## What this task involves
One number alone answers this: the count of lines below in which the word "para" is found.

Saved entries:

┏━━

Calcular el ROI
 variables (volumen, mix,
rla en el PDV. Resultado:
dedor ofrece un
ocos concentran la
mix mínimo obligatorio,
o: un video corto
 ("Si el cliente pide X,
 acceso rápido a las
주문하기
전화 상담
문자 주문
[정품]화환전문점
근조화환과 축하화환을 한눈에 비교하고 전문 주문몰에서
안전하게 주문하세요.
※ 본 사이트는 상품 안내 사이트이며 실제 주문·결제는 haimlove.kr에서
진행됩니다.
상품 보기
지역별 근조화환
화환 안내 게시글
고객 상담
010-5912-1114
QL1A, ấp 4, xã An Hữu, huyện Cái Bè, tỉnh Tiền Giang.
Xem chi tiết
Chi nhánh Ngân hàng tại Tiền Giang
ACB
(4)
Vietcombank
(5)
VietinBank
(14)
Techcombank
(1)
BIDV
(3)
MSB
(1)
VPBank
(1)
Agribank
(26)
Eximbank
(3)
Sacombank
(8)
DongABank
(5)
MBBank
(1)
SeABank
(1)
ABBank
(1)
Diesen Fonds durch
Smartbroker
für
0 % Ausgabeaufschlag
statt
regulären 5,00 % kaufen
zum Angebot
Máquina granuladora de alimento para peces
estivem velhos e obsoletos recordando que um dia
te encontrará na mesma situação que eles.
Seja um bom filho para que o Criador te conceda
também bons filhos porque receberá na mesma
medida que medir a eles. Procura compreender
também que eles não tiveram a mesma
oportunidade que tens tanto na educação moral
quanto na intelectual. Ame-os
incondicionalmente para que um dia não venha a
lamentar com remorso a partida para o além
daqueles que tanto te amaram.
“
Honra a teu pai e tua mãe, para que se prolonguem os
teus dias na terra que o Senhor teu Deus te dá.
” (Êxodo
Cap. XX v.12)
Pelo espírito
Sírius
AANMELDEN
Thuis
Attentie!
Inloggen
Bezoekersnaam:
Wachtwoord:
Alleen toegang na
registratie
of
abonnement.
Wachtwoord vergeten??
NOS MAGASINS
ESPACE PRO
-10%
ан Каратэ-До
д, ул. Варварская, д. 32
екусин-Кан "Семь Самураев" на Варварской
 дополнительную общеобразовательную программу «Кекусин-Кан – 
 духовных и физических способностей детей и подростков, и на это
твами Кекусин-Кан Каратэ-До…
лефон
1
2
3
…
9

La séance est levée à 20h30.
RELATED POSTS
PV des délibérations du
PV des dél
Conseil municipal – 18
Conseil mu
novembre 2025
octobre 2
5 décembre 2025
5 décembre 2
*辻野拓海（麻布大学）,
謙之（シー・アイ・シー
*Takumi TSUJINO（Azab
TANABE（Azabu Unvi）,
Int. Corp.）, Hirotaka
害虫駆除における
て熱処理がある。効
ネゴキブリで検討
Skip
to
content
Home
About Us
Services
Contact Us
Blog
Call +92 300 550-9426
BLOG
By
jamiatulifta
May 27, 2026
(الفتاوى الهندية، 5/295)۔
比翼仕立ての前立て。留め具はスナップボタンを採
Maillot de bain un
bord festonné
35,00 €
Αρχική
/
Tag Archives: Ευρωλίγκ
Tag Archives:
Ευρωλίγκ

┗━━

## Answer to this task
5